Никто не слышал, когда за ней тихо закрылась тяжелая входная дверь.


Маша еле доволокла сумку, набитую вещами, которые она в спешке побросала, особо не выбирая. Дверь была заперта, и ей пришлось рыться среди кроссовок и белья, разыскивая сумочку с ключами. Свет во всем доме был погашен. Жени не было. Ей было уже не под силу затащить сумку наверх. Она так и оставила ее у самой лестницы. Затем, щелкнув выключателем, подошла к большому, во весь рост зеркалу. На нее смотрело незнакомое, вымученное лицо, с некрасиво заострившимися, проступившими скулами, с тяжелыми кругами под глазами. От утренней прически к вечеру остались лишь мокрые слипшиеся черные сосульки, прилизанные и плоские. Она попробовала улыбнуться. Улыбка получилась, и это ее немного ободрило. Маша снова погасила свет.

Поднявшись на второй этаж, она вспомнила, что ничего не ела целый день, но сил готовить себе не было. Она свернулась на Женином диване. Короткие мокрые волосы разметались по подушке. И Маша мгновенно уснула.


Она не слышала, как он пришел. Как можно тише ступая по предательским скрипучим ступеням, Женя подошел к дивану и опустился на колени.

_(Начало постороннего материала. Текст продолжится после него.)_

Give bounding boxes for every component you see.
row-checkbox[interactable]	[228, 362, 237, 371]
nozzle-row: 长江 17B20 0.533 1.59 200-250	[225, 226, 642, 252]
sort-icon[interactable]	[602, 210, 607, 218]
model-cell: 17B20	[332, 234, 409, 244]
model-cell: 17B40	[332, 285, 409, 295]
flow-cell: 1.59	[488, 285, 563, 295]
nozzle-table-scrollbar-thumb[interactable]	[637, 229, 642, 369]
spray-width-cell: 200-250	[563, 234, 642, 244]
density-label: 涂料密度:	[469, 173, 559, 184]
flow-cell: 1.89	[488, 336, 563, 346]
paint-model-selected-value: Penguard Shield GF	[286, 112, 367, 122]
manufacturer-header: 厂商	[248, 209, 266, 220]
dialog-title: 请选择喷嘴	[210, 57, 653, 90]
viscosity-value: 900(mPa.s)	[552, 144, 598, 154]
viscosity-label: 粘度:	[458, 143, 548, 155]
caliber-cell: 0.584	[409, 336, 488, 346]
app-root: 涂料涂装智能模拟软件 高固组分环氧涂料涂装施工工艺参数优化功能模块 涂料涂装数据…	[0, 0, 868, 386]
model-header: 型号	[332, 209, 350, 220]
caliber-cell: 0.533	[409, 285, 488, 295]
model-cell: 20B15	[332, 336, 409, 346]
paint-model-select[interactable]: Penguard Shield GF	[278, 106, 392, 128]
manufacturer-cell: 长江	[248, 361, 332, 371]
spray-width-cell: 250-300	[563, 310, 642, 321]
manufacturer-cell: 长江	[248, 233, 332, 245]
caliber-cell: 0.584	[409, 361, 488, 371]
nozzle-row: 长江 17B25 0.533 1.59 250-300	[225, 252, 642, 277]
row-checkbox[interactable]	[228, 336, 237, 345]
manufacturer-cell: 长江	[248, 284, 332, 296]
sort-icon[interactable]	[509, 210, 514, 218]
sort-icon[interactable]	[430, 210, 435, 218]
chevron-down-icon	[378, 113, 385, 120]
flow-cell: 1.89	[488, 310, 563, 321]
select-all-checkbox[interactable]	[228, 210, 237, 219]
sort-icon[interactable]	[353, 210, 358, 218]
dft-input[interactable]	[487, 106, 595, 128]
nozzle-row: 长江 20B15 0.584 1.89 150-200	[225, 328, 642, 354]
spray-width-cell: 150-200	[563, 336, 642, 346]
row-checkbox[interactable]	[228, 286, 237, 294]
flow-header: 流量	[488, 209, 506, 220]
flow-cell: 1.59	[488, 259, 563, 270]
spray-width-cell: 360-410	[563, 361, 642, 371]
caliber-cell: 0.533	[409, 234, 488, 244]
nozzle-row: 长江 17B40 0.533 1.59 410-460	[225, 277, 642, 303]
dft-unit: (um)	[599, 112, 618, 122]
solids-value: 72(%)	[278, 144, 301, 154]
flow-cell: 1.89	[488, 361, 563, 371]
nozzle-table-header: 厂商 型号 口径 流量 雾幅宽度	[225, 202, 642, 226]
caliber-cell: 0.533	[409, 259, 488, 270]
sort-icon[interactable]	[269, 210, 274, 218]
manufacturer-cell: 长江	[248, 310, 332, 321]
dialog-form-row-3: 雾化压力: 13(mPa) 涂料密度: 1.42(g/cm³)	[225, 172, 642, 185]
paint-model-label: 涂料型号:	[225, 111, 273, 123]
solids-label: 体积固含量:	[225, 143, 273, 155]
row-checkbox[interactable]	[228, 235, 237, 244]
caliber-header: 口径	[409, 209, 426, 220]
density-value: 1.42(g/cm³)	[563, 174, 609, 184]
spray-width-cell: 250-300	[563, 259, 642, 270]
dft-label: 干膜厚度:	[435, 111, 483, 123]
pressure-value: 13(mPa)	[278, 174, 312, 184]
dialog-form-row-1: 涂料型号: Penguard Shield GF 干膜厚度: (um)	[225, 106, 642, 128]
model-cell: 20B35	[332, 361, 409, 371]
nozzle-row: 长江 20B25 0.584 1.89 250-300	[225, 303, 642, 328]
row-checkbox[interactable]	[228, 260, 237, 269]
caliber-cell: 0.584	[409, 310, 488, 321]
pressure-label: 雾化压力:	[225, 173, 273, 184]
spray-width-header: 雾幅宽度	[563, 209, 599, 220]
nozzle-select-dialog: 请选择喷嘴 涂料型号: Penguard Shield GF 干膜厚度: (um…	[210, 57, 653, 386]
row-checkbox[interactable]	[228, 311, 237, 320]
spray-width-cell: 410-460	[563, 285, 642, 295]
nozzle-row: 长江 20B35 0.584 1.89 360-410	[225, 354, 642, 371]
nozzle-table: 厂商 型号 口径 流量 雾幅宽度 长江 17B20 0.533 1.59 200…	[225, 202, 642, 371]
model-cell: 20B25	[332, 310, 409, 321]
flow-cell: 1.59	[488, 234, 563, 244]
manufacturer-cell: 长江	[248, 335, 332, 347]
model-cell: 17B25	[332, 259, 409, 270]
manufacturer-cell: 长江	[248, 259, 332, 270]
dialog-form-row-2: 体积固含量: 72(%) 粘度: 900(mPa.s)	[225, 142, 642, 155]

– Угу, привет, – пробормотала она, не раскрывая глаз. – Ты откуда в такую поздноту?

– От Дика. Он предлагает завтра отметить день рождения у него. Жалко, что сюда пригласить никого нельзя.

– Может, все-таки у твоих родителей? Как-то это странно – твой день рождения у Дика дома. Как назло, и у меня теперь тоже – табу. Я поссорилась со своими.

– Что случилось? Я видел твою сумку внизу.

– Не расспрашивай сейчас. Завтра расскажу.

Маша заставила себя сесть на диване и раскрыть глаза. Это не дало ожидаемого эффекта. Женя не зажигал свет.

– Я у тебя остаюсь.

– Правда?.. – Женя прижал ее к себе. – Наверное, я эгоист, но это прекрасно.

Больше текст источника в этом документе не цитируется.